↓↓↓

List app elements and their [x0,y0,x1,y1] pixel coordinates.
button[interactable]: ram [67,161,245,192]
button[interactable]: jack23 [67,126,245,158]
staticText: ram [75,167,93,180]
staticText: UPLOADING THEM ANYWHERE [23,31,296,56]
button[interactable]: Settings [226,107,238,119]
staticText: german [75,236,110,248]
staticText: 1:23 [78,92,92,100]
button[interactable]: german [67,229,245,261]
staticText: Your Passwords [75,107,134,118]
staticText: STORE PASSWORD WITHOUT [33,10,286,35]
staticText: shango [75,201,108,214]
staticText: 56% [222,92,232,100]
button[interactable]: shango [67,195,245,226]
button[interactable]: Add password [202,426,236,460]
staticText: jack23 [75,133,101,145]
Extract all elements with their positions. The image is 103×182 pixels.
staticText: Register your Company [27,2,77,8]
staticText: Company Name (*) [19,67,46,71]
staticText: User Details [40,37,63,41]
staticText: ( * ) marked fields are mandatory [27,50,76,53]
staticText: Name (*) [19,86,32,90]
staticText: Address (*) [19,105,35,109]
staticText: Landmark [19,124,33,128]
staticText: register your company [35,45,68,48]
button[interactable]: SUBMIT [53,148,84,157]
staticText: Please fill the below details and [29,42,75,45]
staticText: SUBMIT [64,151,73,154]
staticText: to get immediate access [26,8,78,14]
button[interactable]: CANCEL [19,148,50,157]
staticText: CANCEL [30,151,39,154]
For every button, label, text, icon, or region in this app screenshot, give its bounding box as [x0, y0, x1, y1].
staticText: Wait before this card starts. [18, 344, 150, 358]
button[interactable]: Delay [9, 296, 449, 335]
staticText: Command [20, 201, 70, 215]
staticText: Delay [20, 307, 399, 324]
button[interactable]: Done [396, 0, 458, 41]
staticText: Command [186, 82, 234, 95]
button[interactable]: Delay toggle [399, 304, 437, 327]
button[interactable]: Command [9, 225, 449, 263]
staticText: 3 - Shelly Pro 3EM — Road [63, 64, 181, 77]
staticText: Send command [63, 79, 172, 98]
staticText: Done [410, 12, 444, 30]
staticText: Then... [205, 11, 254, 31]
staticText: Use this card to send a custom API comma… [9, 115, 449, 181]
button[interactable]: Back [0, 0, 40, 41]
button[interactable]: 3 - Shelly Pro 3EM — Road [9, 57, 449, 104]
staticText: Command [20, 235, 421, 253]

↑↑↑

— Your objective —
Using the material above, state how many lines carry the word "german", giving the number alone.

— Output —
2